Because of the breadth of these laws and the narrowness of the statutory exceptions and safe harbors available, it is possible that some of our business activities could be subject to challenge under one or more of such laws. If our operations are found to be in violation of any of the laws described above or any other government regulations that apply to us, we may be subject to penalties, including civil and criminal penalties, damages, fines, exclusion from participation in government health care programs, such as Medicare and Medicaid, imprisonment, reputational harm, public reprimands, third party actions, such as cease and desist letters or injunctions, and the curtailment or restructuring of our operations, any of which could harm our ability to operate our business and our results of operations.

The provision of benefits or advantages to physicians to induce or encourage the prescription, recommendation, endorsement, purchase, supply, order or use of medicinal products is prohibited in the European Union.
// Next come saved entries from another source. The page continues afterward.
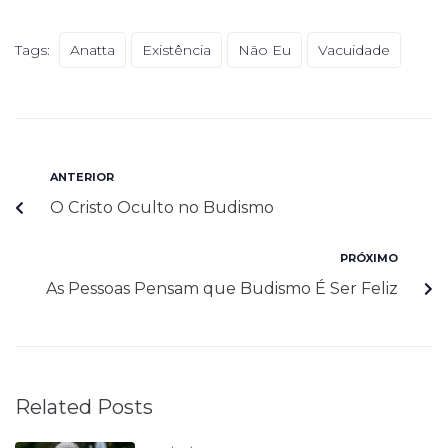
Tags:
Anatta
Existência
Não Eu
Vacuidade
ANTERIOR
O Cristo Oculto no Budismo
PRÓXIMO
As Pessoas Pensam que Budismo É Ser Feliz
Related Posts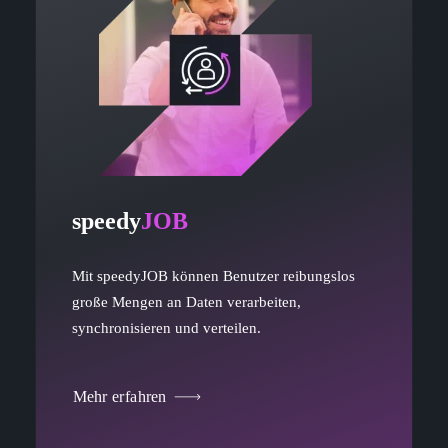
speedy
JOB
Mit speedyJOB können Benutzer reibungslos
große Mengen an Daten verarbeiten,
synchronisieren und verteilen.
Mehr erfahren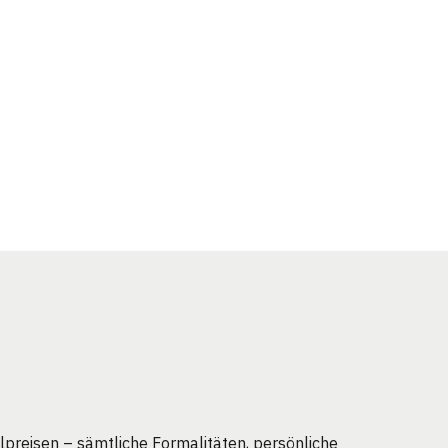
preisen – sämtliche Formalitäten, persönliche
The provision of benefits or advantages to physicians is also governed by the national anti-bribery laws of European Union Member States, such as the UK Bribery Act 2010. Infringement of these laws could result in substantial fines and imprisonment.

Product liability lawsuits against us could cause us to incur substantial liabilities and could limit licensing of our NAV Technology Platform or commercialization of any product candidates that we may develop.

We face an inherent risk of product liability exposure related to our licensed NAV Technology Platform and the testing of our product candidates in clinical trials and may face an even greater risk if products utilizing our NAV Technology Platform are commercialized. If we cannot successfully defend ourselves against claims that our technology or product candidates caused injuries, we could incur substantial liabilities. Regardless of merit or eventual outcome, liability claims may result in:

 

decreased demand for our technology, including any product candidates that we may develop;

 

loss of revenue;

 

substantial monetary awards to trial participants or patients;

 

significant time and costs to defend the related litigation;

 

withdrawal of clinical trial participants;

 

the inability to license our NAV Technology Platform or commercialize any product candidates that we may develop; and

 

injury to our reputation and significant negative media attention.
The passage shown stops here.